Direct measurement of IQ advancing
Tuning inside the brain is the difference between normal and super smart people, researchers have found. They say general cognitive ability may be the result of a 'well-tuned brain network' - and may even be able to develop to tune up the mind of those less intelligent.
They found the brains of those with higher intelligence were extremely similar at rest and while carrying out tasks.
'Specifically, we found that brain network configuration at rest was already closer to a wide variety of task configurations in intelligent individuals,' the Rutgers University team wrote in The Journal of Neuroscience.
'This suggests that the ability to modify network connectivity efficiently when task demands change is a hallmark of high intelligence.
The study suggests greater similarity between brain connectivity at rest and on task may be associated with better mental performance.
It shows that general cognitive ability may be the result of well-tuned brain network updates, said study author Michael Cole of Rutgers University.
'The results also suggest that if we can figure out how to better tune these networks, we can possibly influence cognitive ability generally.'
Different types of cognitive tasks spur activity in various regions of the brain, as indicated by studies using functional magnetic resonance imaging (fMRI).

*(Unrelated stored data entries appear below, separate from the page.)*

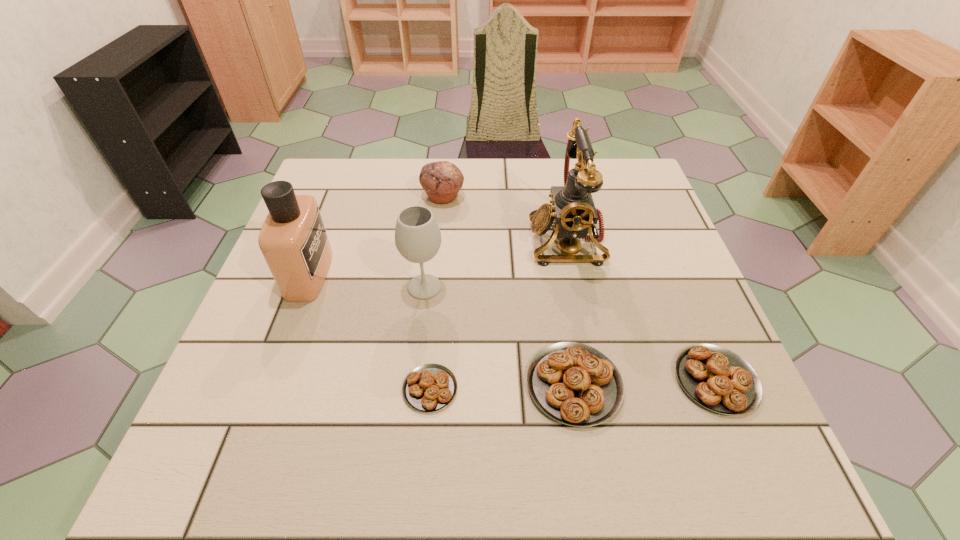 The width and height of the screenshot is (960, 540). Find the location of `object that ranks as the second closest to the second pastry from left to right`. object that ranks as the second closest to the second pastry from left to right is located at coordinates click(428, 388).

You are a GUI agent. You are given a task and a screenshot of the screen. Output one action in this format:
    pyautogui.click(x=<x>, y=<y>)
    Task: Click on the second closest pastry to the second pastry from right to left
    This screenshot has height=540, width=960.
    Given the screenshot: What is the action you would take?
    pyautogui.click(x=428, y=388)

Locate an element on the screen. pastry identified as the third closest to the perfume is located at coordinates (718, 379).

I want to click on vacant space that satisfies the following two spatial constraints: 1. on the front side of the shortest pastry; 2. on the left side of the fourth tallest object, so click(424, 389).

I want to click on free spot that satisfies the following two spatial constraints: 1. on the front of the second tallest pastry, featuring the rotary dial; 2. on the left side of the tallest object, so click(x=596, y=380).

Identify the location of vacant point that satisfies the following two spatial constraints: 1. on the front label of the perfume; 2. on the left side of the rightmost pastry. (270, 380).

The width and height of the screenshot is (960, 540). Find the location of `free spot that satisfies the following two spatial constraints: 1. on the front of the telephone, featuring the rotary dial; 2. on the left side of the rightmost object`. free spot that satisfies the following two spatial constraints: 1. on the front of the telephone, featuring the rotary dial; 2. on the left side of the rightmost object is located at coordinates (596, 380).

Find the location of a particular element. free spot that satisfies the following two spatial constraints: 1. on the front label of the leftmost object; 2. on the left side of the leftmost pastry is located at coordinates (266, 389).

The height and width of the screenshot is (540, 960). What are the coordinates of `vacant space that satisfies the following two spatial constraints: 1. on the front label of the leftmost pastry; 2. on the left side of the leftmost object` in the screenshot? It's located at (266, 389).

Identify the location of vacant space that satisfies the following two spatial constraints: 1. on the front side of the second pastry from left to right; 2. on the left side of the wineglass. (413, 384). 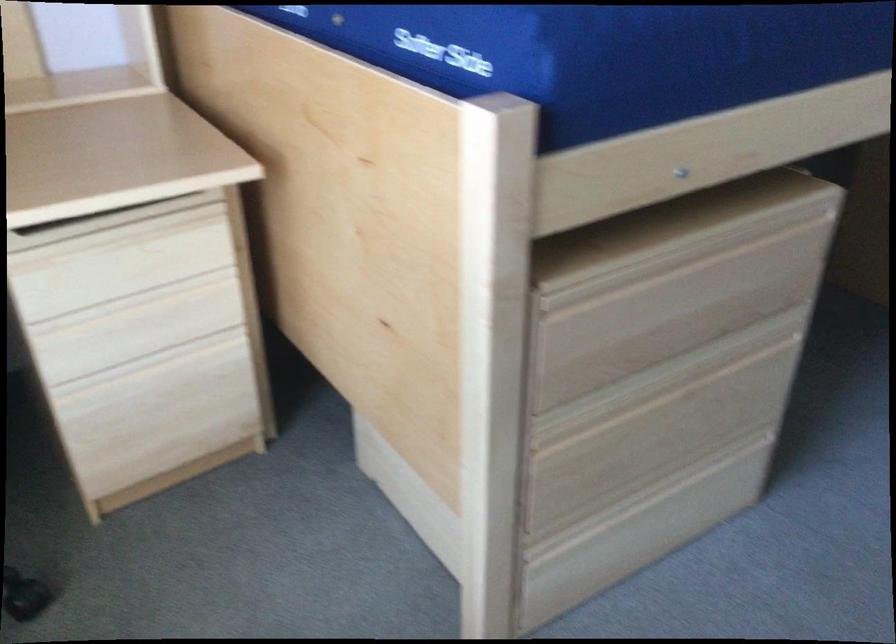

The regions activated depend on the specific task, and scientists believe regions active at the same time work together as a network.
Even when our brains are at rest, collections of regions remain active in 'resting-state networks.'
To test the theory, Schultz and Cole analyzed brain imaging data obtained by researchers at Washington University in St. Louis and the University of Minnesota as part of the Human Connectome Project.

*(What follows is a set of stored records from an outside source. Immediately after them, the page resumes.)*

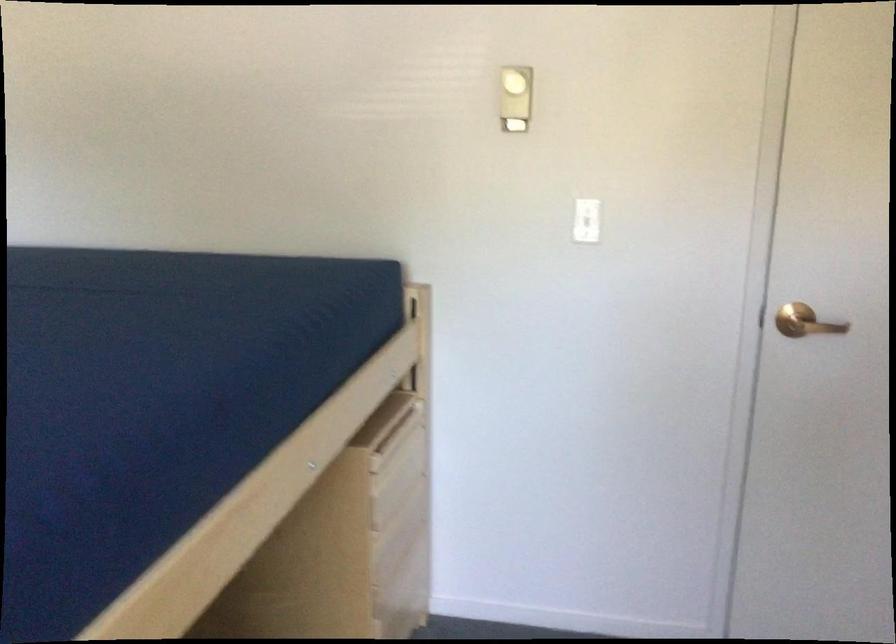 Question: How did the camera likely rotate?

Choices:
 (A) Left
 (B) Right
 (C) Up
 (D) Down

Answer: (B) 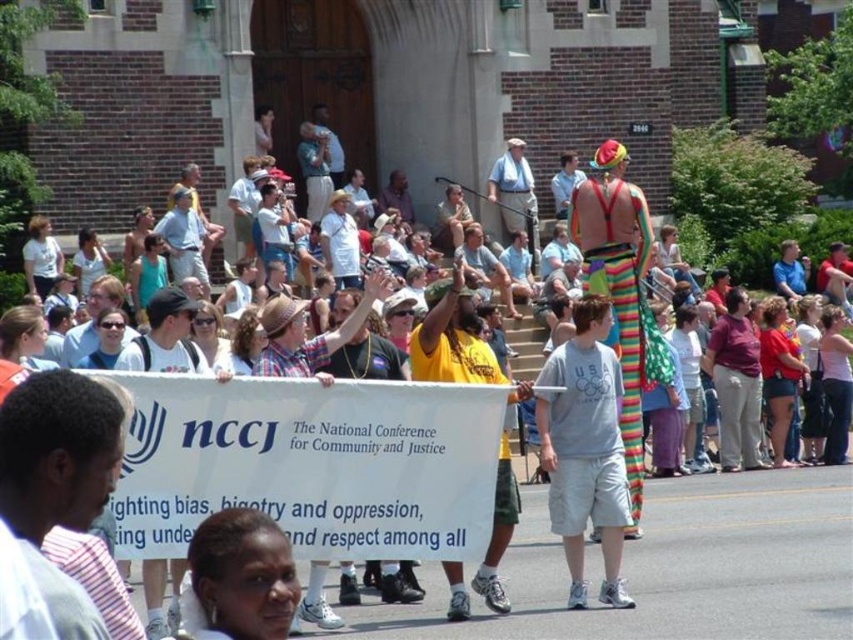 Is gray cotton t-shirt at center shorter than rainbow striped stilts at center?

Correct, gray cotton t-shirt at center is not as tall as rainbow striped stilts at center.

Who is positioned more to the left, gray cotton t-shirt at center or rainbow striped stilts at center?

A: gray cotton t-shirt at center

Measure the distance between gray cotton t-shirt at center and camera.

gray cotton t-shirt at center is 136.62 feet from camera.

The image size is (853, 640). What are the coordinates of `gray cotton t-shirt at center` in the screenshot? It's located at (585, 449).

Is rainbow striped stilts at center above yellow shirt at center?

Correct, rainbow striped stilts at center is located above yellow shirt at center.

Between rainbow striped stilts at center and yellow shirt at center, which one has more height?

rainbow striped stilts at center is taller.

What do you see at coordinates (621, 291) in the screenshot? The image size is (853, 640). I see `rainbow striped stilts at center` at bounding box center [621, 291].

Find the location of `rainbow striped stilts at center`. rainbow striped stilts at center is located at coordinates (621, 291).

Does gray cotton t-shirt at center have a larger size compared to yellow shirt at center?

Incorrect, gray cotton t-shirt at center is not larger than yellow shirt at center.

Who is more forward, (579, 515) or (508, 493)?

Point (508, 493) is in front.

Between point (584, 604) and point (502, 504), which one is positioned behind?

Positioned behind is point (502, 504).

This screenshot has width=853, height=640. What are the coordinates of `gray cotton t-shirt at center` in the screenshot? It's located at (585, 449). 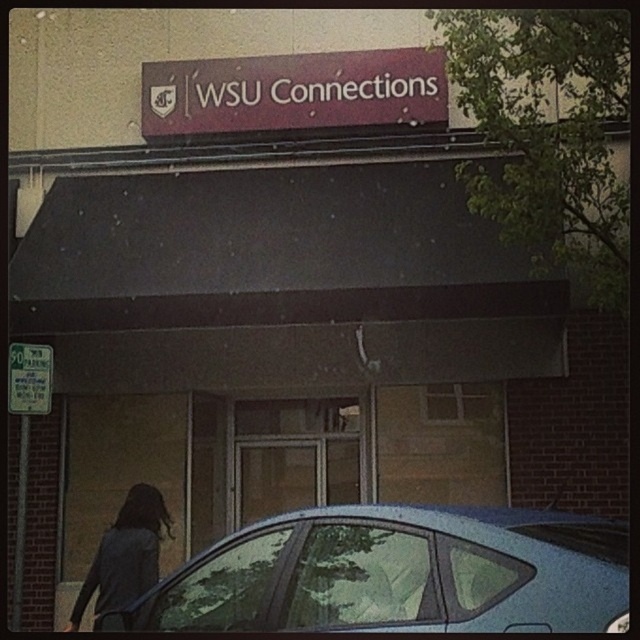 From the picture: Does matte maroon sign at upper center lie in front of dark gray sweater at lower left?

No, matte maroon sign at upper center is further to the viewer.

Measure the distance between point (320,54) and camera.

Point (320,54) and camera are 10.15 meters apart.

Does point (198, 131) come in front of point (113, 525)?

Yes, point (198, 131) is in front of point (113, 525).

Where is `matte maroon sign at upper center`? matte maroon sign at upper center is located at coordinates (x=292, y=92).

Between metallic silver car at lower center and matte maroon sign at upper center, which one is positioned lower?

metallic silver car at lower center is lower down.

This screenshot has width=640, height=640. What are the coordinates of `metallic silver car at lower center` in the screenshot? It's located at pos(400,573).

Image resolution: width=640 pixels, height=640 pixels. Identify the location of metallic silver car at lower center. (400, 573).

The image size is (640, 640). I want to click on dark gray sweater at lower left, so click(125, 556).

Is dark gray sweater at lower left to the right of green paper sign at left from the viewer's perspective?

Indeed, dark gray sweater at lower left is positioned on the right side of green paper sign at left.

You are a GUI agent. You are given a task and a screenshot of the screen. Output one action in this format:
    pyautogui.click(x=<x>, y=<y>)
    Task: Click on the dark gray sweater at lower left
    The width and height of the screenshot is (640, 640).
    Given the screenshot: What is the action you would take?
    pyautogui.click(x=125, y=556) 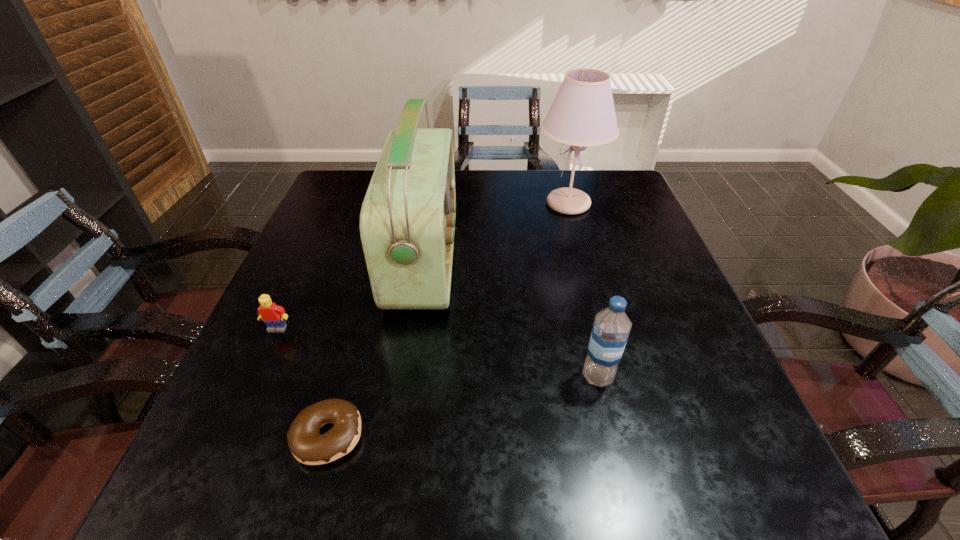 This screenshot has height=540, width=960. In order to click on vacant point located between the lampshade and the nearest object in this screenshot , I will do (x=448, y=320).

You are a GUI agent. You are given a task and a screenshot of the screen. Output one action in this format:
    pyautogui.click(x=<x>, y=<y>)
    Task: Click on the empty space that is in between the lampshade and the shortest object
    
    Given the screenshot: What is the action you would take?
    pyautogui.click(x=448, y=320)

Image resolution: width=960 pixels, height=540 pixels. Identify the location of empty space between the radio receiver and the third tallest object. (511, 318).

In order to click on free space between the radio receiver and the Lego in this screenshot , I will do `click(350, 294)`.

Identify the location of free space between the lampshade and the doughnut. The width and height of the screenshot is (960, 540). (448, 320).

What are the coordinates of `vacant region between the lampshade and the shortest object` in the screenshot? It's located at (448, 320).

This screenshot has width=960, height=540. I want to click on unoccupied position between the radio receiver and the lampshade, so click(x=496, y=232).

This screenshot has height=540, width=960. I want to click on object that is the third closest one to the nearest object, so click(611, 328).

Point out which object is positioned as the nearest to the radio receiver. Please provide its 2D coordinates. Your answer should be formatted as a tuple, i.e. [(x, y)], where the tuple contains the x and y coordinates of a point satisfying the conditions above.

[(273, 315)]

Image resolution: width=960 pixels, height=540 pixels. Find the location of `blank space that satisfies the following two spatial constraints: 1. on the front panel of the radio receiver; 2. on the front-facing side of the leftmost object`. blank space that satisfies the following two spatial constraints: 1. on the front panel of the radio receiver; 2. on the front-facing side of the leftmost object is located at coordinates (414, 328). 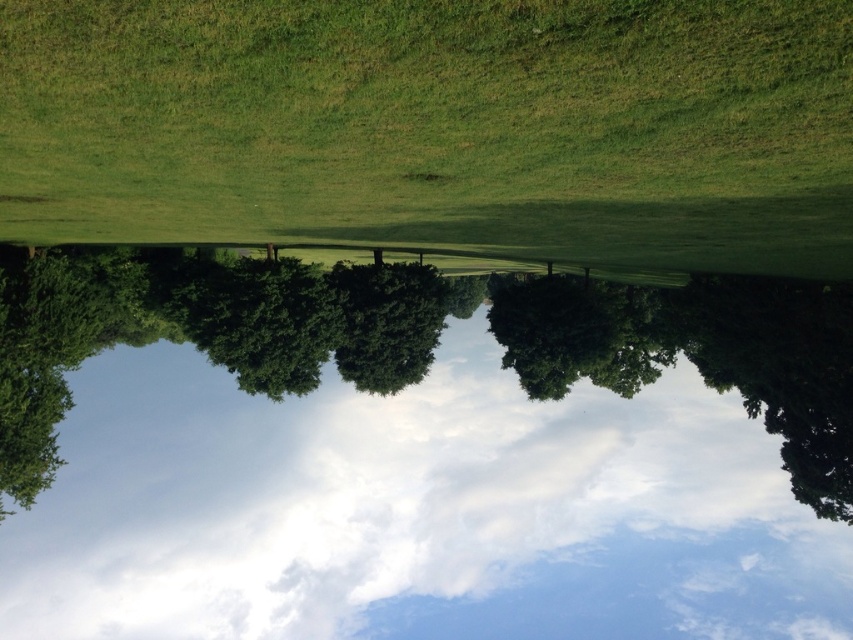 Is white fluffy cloud at upper center to the right of green grassy field at center from the viewer's perspective?

Yes, white fluffy cloud at upper center is to the right of green grassy field at center.

Does white fluffy cloud at upper center have a greater width compared to green grassy field at center?

Yes.

I want to click on white fluffy cloud at upper center, so click(418, 452).

Find the location of `white fluffy cloud at upper center`. white fluffy cloud at upper center is located at coordinates pos(418,452).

One hundred healthy adults had their brains scanned with fMRI while they rested quietly and while they performed various cognitive tests.
To study brain network reconfiguration, the Rutgers scientists compared participants' resting-state networks to the networks active during language, reasoning, and memory tasks and computed how similar each task-related network was to the resting-state network.
When they compared these similarity ratings to the participants' performance on each task, they found individuals who performed better had more similar resting and task networks.
The researchers also compared the networks active during each of the three cognitive tasks and created a composite generalized task network pattern.
They found that the more similar this generalized task network pattern was to the resting-state network pattern, the better the participant performed on each task, suggesting individuals who performed well had resting-state networks optimized to switch to any of a variety of new tasks.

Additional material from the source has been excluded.